[Start of section]

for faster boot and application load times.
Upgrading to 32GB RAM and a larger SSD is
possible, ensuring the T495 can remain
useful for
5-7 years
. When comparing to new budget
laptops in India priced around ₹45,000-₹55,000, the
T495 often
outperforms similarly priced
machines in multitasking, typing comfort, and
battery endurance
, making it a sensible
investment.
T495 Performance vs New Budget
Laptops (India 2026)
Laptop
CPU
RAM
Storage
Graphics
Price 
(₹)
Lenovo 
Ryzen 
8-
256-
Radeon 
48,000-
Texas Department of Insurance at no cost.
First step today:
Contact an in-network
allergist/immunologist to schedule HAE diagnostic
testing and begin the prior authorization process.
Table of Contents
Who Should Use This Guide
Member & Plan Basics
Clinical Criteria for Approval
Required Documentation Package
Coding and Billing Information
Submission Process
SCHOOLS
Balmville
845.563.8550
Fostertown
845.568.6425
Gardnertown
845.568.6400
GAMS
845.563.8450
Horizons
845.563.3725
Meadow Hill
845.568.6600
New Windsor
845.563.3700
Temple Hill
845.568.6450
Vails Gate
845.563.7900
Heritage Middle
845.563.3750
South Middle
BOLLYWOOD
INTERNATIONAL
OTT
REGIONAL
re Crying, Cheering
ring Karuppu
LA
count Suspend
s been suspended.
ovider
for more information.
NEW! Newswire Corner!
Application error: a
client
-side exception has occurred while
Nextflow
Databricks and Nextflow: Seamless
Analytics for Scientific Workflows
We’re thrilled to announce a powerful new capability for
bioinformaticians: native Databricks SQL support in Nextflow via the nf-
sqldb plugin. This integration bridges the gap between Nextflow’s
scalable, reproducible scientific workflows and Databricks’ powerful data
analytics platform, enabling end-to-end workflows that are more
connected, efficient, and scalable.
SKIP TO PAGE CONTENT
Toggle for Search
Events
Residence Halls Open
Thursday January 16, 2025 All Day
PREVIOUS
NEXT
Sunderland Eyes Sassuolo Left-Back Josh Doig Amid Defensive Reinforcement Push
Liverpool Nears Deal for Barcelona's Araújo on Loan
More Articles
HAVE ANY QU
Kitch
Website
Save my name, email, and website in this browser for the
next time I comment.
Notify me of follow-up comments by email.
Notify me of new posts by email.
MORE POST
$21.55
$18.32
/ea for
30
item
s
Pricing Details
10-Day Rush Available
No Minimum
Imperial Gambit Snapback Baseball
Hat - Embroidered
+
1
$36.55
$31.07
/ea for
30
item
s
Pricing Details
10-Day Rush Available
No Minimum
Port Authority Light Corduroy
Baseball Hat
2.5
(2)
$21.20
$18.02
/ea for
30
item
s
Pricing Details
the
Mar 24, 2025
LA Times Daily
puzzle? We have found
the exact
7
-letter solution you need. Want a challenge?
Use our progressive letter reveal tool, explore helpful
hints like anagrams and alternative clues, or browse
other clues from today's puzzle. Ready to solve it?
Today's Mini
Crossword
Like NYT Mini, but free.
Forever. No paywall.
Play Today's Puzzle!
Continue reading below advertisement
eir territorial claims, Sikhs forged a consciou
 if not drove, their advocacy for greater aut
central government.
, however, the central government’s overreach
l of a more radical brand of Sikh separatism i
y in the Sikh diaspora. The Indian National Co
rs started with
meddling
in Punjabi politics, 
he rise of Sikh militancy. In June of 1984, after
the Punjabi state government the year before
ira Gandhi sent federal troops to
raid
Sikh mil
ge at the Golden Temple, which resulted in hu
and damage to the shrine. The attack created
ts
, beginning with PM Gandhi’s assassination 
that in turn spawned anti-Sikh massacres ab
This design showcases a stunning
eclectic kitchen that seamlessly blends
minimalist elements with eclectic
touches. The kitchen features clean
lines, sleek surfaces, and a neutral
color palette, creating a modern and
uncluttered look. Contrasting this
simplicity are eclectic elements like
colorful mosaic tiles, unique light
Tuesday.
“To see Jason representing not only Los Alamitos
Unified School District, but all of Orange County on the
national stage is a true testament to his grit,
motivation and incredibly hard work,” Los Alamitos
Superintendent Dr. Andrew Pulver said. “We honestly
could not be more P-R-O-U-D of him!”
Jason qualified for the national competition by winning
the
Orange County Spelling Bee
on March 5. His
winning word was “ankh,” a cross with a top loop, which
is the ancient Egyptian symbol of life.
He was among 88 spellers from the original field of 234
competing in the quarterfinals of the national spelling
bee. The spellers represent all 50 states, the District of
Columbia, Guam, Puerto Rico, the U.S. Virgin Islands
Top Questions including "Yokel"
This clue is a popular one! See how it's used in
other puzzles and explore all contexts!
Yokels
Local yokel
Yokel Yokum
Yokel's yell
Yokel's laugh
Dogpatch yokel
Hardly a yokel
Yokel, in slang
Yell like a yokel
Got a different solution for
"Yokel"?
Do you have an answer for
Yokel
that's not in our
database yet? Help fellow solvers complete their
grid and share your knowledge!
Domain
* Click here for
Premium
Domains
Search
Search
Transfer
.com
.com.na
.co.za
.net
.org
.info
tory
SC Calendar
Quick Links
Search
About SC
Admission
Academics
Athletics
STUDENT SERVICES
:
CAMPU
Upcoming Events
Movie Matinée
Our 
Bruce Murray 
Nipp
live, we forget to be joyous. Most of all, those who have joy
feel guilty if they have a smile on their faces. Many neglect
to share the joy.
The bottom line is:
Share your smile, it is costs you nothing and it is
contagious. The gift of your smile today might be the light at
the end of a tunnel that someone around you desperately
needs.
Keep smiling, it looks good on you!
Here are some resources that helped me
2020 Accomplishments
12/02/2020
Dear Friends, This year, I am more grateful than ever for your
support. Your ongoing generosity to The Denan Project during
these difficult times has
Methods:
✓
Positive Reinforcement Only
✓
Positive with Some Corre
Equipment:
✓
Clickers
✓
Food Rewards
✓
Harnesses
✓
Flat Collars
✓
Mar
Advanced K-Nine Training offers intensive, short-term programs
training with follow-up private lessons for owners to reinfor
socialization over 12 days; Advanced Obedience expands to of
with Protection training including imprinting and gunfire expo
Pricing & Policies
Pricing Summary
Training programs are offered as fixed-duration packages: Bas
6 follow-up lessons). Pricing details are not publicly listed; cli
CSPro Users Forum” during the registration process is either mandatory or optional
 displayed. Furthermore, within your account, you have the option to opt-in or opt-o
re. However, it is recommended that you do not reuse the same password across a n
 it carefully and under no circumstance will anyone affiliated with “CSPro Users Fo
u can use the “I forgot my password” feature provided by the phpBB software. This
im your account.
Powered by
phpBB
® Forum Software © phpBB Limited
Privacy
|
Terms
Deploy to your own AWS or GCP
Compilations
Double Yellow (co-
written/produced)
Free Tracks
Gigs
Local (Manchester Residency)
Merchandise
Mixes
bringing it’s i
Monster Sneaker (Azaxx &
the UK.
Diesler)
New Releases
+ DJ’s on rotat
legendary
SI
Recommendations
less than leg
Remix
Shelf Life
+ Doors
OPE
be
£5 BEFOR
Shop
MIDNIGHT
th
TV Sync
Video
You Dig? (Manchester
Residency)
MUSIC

[End of section]

» **WHAT TO DO**
Each entry is to be output exactly as it was written.

» **EXPECTED OUTPUT**
for faster boot and application load times.
Upgrading to 32GB RAM and a larger SSD is
possible, ensuring the T495 can remain
useful for
5-7 years
. When comparing to new budget
laptops in India priced around ₹45,000-₹55,000, the
T495 often
outperforms similarly priced
machines in multitasking, typing comfort, and
battery endurance
, making it a sensible
investment.
T495 Performance vs New Budget
Laptops (India 2026)
Laptop
CPU
RAM
Storage
Graphics
Price 
(₹)
Lenovo 
Ryzen 
8-
256-
Radeon 
48,000-
Texas Department of Insurance at no cost.
First step today:
Contact an in-network
allergist/immunologist to schedule HAE diagnostic
testing and begin the prior authorization process.
Table of Contents
Who Should Use This Guide
Member & Plan Basics
Clinical Criteria for Approval
Required Documentation Package
Coding and Billing Information
Submission Process
SCHOOLS
Balmville
845.563.8550
Fostertown
845.568.6425
Gardnertown
845.568.6400
GAMS
845.563.8450
Horizons
845.563.3725
Meadow Hill
845.568.6600
New Windsor
845.563.3700
Temple Hill
845.568.6450
Vails Gate
845.563.7900
Heritage Middle
845.563.3750
South Middle
BOLLYWOOD
INTERNATIONAL
OTT
REGIONAL
re Crying, Cheering
ring Karuppu
LA
count Suspend
s been suspended.
ovider
for more information.
NEW! Newswire Corner!
Application error: a
client
-side exception has occurred while
Nextflow
Databricks and Nextflow: Seamless
Analytics for Scientific Workflows
We’re thrilled to announce a powerful new capability for
bioinformaticians: native Databricks SQL support in Nextflow via the nf-
sqldb plugin. This integration bridges the gap between Nextflow’s
scalable, reproducible scientific workflows and Databricks’ powerful data
analytics platform, enabling end-to-end workflows that are more
connected, efficient, and scalable.
SKIP TO PAGE CONTENT
Toggle for Search
Events
Residence Halls Open
Thursday January 16, 2025 All Day
PREVIOUS
NEXT
Sunderland Eyes Sassuolo Left-Back Josh Doig Amid Defensive Reinforcement Push
Liverpool Nears Deal for Barcelona's Araújo on Loan
More Articles
HAVE ANY QU
Kitch
Website
Save my name, email, and website in this browser for the
next time I comment.
Notify me of follow-up comments by email.
Notify me of new posts by email.
MORE POST
$21.55
$18.32
/ea for
30
item
s
Pricing Details
10-Day Rush Available
No Minimum
Imperial Gambit Snapback Baseball
Hat - Embroidered
+
1
$36.55
$31.07
/ea for
30
item
s
Pricing Details
10-Day Rush Available
No Minimum
Port Authority Light Corduroy
Baseball Hat
2.5
(2)
$21.20
$18.02
/ea for
30
item
s
Pricing Details
the
Mar 24, 2025
LA Times Daily
puzzle? We have found
the exact
7
-letter solution you need. Want a challenge?
Use our progressive letter reveal tool, explore helpful
hints like anagrams and alternative clues, or browse
other clues from today's puzzle. Ready to solve it?
Today's Mini
Crossword
Like NYT Mini, but free.
Forever. No paywall.
Play Today's Puzzle!
Continue reading below advertisement
eir territorial claims, Sikhs forged a consciou
 if not drove, their advocacy for greater aut
central government.
, however, the central government’s overreach
l of a more radical brand of Sikh separatism i
y in the Sikh diaspora. The Indian National Co
rs started with
meddling
in Punjabi politics, 
he rise of Sikh militancy. In June of 1984, after
the Punjabi state government the year before
ira Gandhi sent federal troops to
raid
Sikh mil
ge at the Golden Temple, which resulted in hu
and damage to the shrine. The attack created
ts
, beginning with PM Gandhi’s assassination 
that in turn spawned anti-Sikh massacres ab
This design showcases a stunning
eclectic kitchen that seamlessly blends
minimalist elements with eclectic
touches. The kitchen features clean
lines, sleek surfaces, and a neutral
color palette, creating a modern and
uncluttered look. Contrasting this
simplicity are eclectic elements like
colorful mosaic tiles, unique light
Tuesday.
“To see Jason representing not only Los Alamitos
Unified School District, but all of Orange County on the
national stage is a true testament to his grit,
motivation and incredibly hard work,” Los Alamitos
Superintendent Dr. Andrew Pulver said. “We honestly
could not be more P-R-O-U-D of him!”
Jason qualified for the national competition by winning
the
Orange County Spelling Bee
on March 5. His
winning word was “ankh,” a cross with a top loop, which
is the ancient Egyptian symbol of life.
He was among 88 spellers from the original field of 234
competing in the quarterfinals of the national spelling
bee. The spellers represent all 50 states, the District of
Columbia, Guam, Puerto Rico, the U.S. Virgin Islands
Top Questions including "Yokel"
This clue is a popular one! See how it's used in
other puzzles and explore all contexts!
Yokels
Local yokel
Yokel Yokum
Yokel's yell
Yokel's laugh
Dogpatch yokel
Hardly a yokel
Yokel, in slang
Yell like a yokel
Got a different solution for
"Yokel"?
Do you have an answer for
Yokel
that's not in our
database yet? Help fellow solvers complete their
grid and share your knowledge!
Domain
* Click here for
Premium
Domains
Search
Search
Transfer
.com
.com.na
.co.za
.net
.org
.info
tory
SC Calendar
Quick Links
Search
About SC
Admission
Academics
Athletics
STUDENT SERVICES
:
CAMPU
Upcoming Events
Movie Matinée
Our 
Bruce Murray 
Nipp
live, we forget to be joyous. Most of all, those who have joy
feel guilty if they have a smile on their faces. Many neglect
to share the joy.
The bottom line is:
Share your smile, it is costs you nothing and it is
contagious. The gift of your smile today might be the light at
the end of a tunnel that someone around you desperately
needs.
Keep smiling, it looks good on you!
Here are some resources that helped me
2020 Accomplishments
12/02/2020
Dear Friends, This year, I am more grateful than ever for your
support. Your ongoing generosity to The Denan Project during
these difficult times has
Methods:
✓
Positive Reinforcement Only
✓
Positive with Some Corre
Equipment:
✓
Clickers
✓
Food Rewards
✓
Harnesses
✓
Flat Collars
✓
Mar
Advanced K-Nine Training offers intensive, short-term programs
training with follow-up private lessons for owners to reinfor
socialization over 12 days; Advanced Obedience expands to of
with Protection training including imprinting and gunfire expo
Pricing & Policies
Pricing Summary
Training programs are offered as fixed-duration packages: Bas
6 follow-up lessons). Pricing details are not publicly listed; cli
CSPro Users Forum” during the registration process is either mandatory or optional
 displayed. Furthermore, within your account, you have the option to opt-in or opt-o
re. However, it is recommended that you do not reuse the same password across a n
 it carefully and under no circumstance will anyone affiliated with “CSPro Users Fo
u can use the “I forgot my password” feature provided by the phpBB software. This
im your account.
Powered by
phpBB
® Forum Software © phpBB Limited
Privacy
|
Terms
Deploy to your own AWS or GCP
Compilations
Double Yellow (co-
written/produced)
Free Tracks
Gigs
Local (Manchester Residency)
Merchandise
Mixes
bringing it’s i
Monster Sneaker (Azaxx &
the UK.
Diesler)
New Releases
+ DJ’s on rotat
legendary
SI
Recommendations
less than leg
Remix
Shelf Life
+ Doors
OPE
be
£5 BEFOR
Shop
MIDNIGHT
th
TV Sync
Video
You Dig? (Manchester
Residency)
MUSIC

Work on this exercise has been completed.